To begin the afternoon was a piece of George Crumb’s, one of his nature jobs.This one was “An Idyll for the Misbegotten” (1985), composed for amplified flute and drums (and those many drums are played by three percussionists). Our program notes quoted Mr. Crumb as saying:
I feel that ‘misbegotten’ well describes the fateful and melancholy predicament of the species homo sapiens at the present moment in time. Mankind has become ever more ‘illegitimate’ in the natural world of plants and animals.
Yeah, whatever.
Those program notes further said something about how Pan,cutting reeds for his panpipes, had raped nature.
Again …
In any case, Mr. Crumb has the flute imitate birds and perhaps other creatures, in a succession of warbles, flutters, and shudders. This is the kind of thing you can hear any night, on any concert stage in New York – those spooky forest sounds emitting from woodwinds. But what you don’t hear every night is a flutist speaking into the mouthpiece of his instrument – as Mr. Crumb has his soloist do. (The text is ancient Chinese – another hallmark of modern composition.)
To me, “An Idyll for the Misbegotten” sounds like one of those stoned grad-school pieces. But Mr. Crumb is obviously skilled, and the piece has, at a minimum, inexorability, as the bass drum keeps up a low rumble, and sometimes not so low. The Philharmonic players – Mindy Kaufman, flute, and Christopher S. Lamb, Daniel Druckman, and Joseph Pereira, percussionists – performed the piece with fluency and care.
Next we heard from Alec Wilder, someone we don’t often hear from.This composer (1907-80) crossed between the jazz and classical worlds, with a couple of other worlds thrown in for good measure. The Philharmonic Ensembles programmed his suite for horn, tuba, and piano – not an everyday combination. Actually, Wilder wrote two of these suites, and on Sunday afternoon we heard the first, composed in 1963.
This is an enjoyable composition, with one movement marked “In a Jazz Manner” – that is a particular treat. Playing were Eric Ralske, horn; Alan Baer, tuba; and Harriet Wingreen, piano. Mr. Ralske was gratifyingly accurate – free ‘n’ easy – and Mr.
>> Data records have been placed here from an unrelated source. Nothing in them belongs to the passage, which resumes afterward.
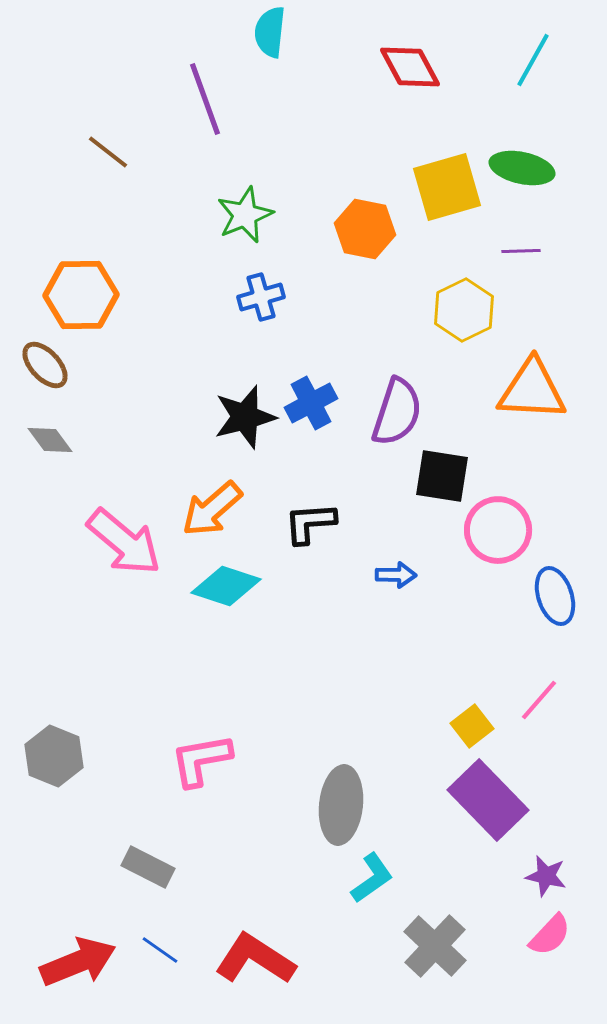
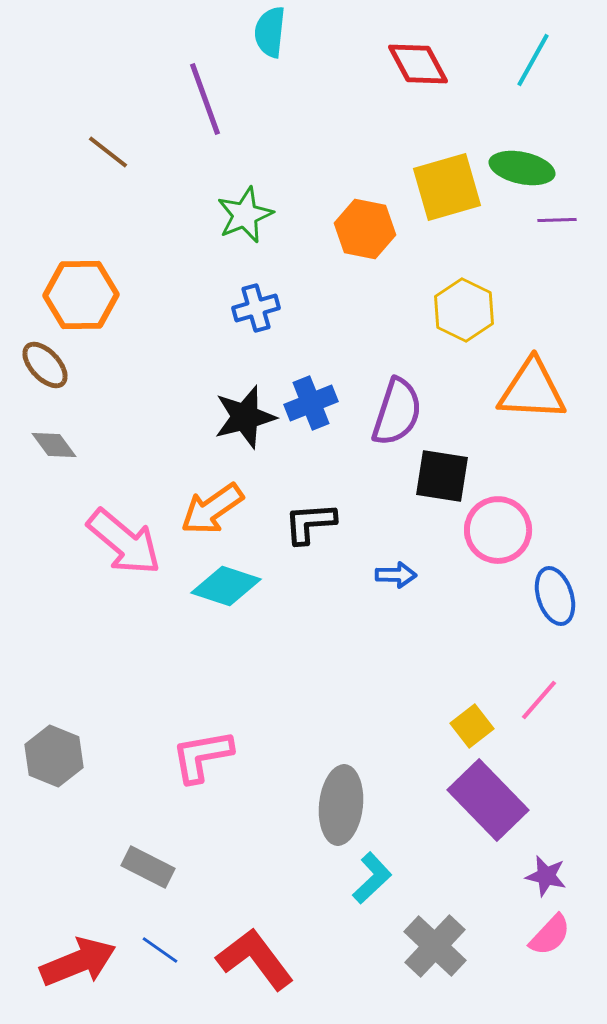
red diamond at (410, 67): moved 8 px right, 3 px up
purple line at (521, 251): moved 36 px right, 31 px up
blue cross at (261, 297): moved 5 px left, 11 px down
yellow hexagon at (464, 310): rotated 8 degrees counterclockwise
blue cross at (311, 403): rotated 6 degrees clockwise
gray diamond at (50, 440): moved 4 px right, 5 px down
orange arrow at (212, 509): rotated 6 degrees clockwise
pink L-shape at (201, 760): moved 1 px right, 4 px up
cyan L-shape at (372, 878): rotated 8 degrees counterclockwise
red L-shape at (255, 959): rotated 20 degrees clockwise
Baer proved that you can actually be nimble on the tuba. Or rather, he can. Ms. Wingreen made a solid, sympathetic contribution.
That Faure was his marvelous Trio in D minor, Op. 120, whose first movement has a bit of perpetual motion about it – certainly that Faure-like swirl.The second movement, Andantino, is a song, and, being by one of the greatest of all song composers, it’s a smart and beautiful one.The piece ends with a stirring, well-crafted Allegro vivo.
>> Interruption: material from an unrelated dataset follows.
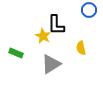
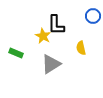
blue circle: moved 4 px right, 6 px down
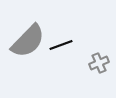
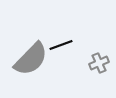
gray semicircle: moved 3 px right, 18 px down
Ms.Wingreen returned for the piece, which was also played by the violinist Fiona Simon and the cellist Nancy Donaruma. There might have been more beauty of sound – and more of a French shimmer – from each of these musicians, but no one outright failed. They performed the work pleasantly.
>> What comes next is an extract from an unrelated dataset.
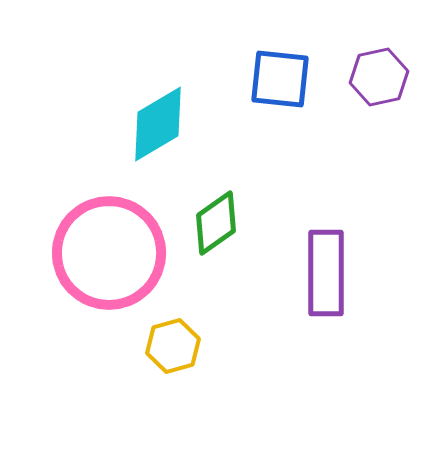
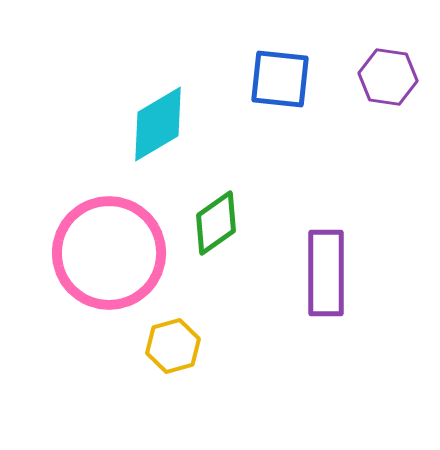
purple hexagon: moved 9 px right; rotated 20 degrees clockwise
Rachmaninoff wrote two pieces called “Trio elegiaque,” for violin, cello, and piano. The second, in D minor, commemorates Tchaikovsky, who had just died. The first, in G minor, commemorates nothing – except for Rachmaninoff’s prowess as a composer while still a teen. It is that trio we heard at Merkin, played by Elizabeth Zeltser, violin, Hai-Ye Ni, cello, and Mark Zeltser, piano. (The Zeltsers are father and daughter.)
Mr. Zeltser played commandingly, but also loudly, percussively, sometimes bangingly. His daughter was touchingly heartfelt in this music, if not technically pure. And Ms. Ni was impressive as usual. She makes a first-class cello sound, and, on this occasion, that sound was so soulful – so Russian – she ought to be awarded honorary citizenship. By the Kremlin.
The afternoon ended with Brahms’s String Quintet No. 1 in F, Op. 88, one of the composer’s contented, inventive beauties. Unfortunately, the Philharmonic’s fivesome had a bit of a struggle in it: mainly with pitch.Throughout the work, they were out of tune, or out of tune with one another, sometimes painfully so. But they often breathed together, and there was some good individual playing – as when, in the middle movement, the cellist Eric Bartlett sang out.
I have a feeling the group would have done better with a second chance.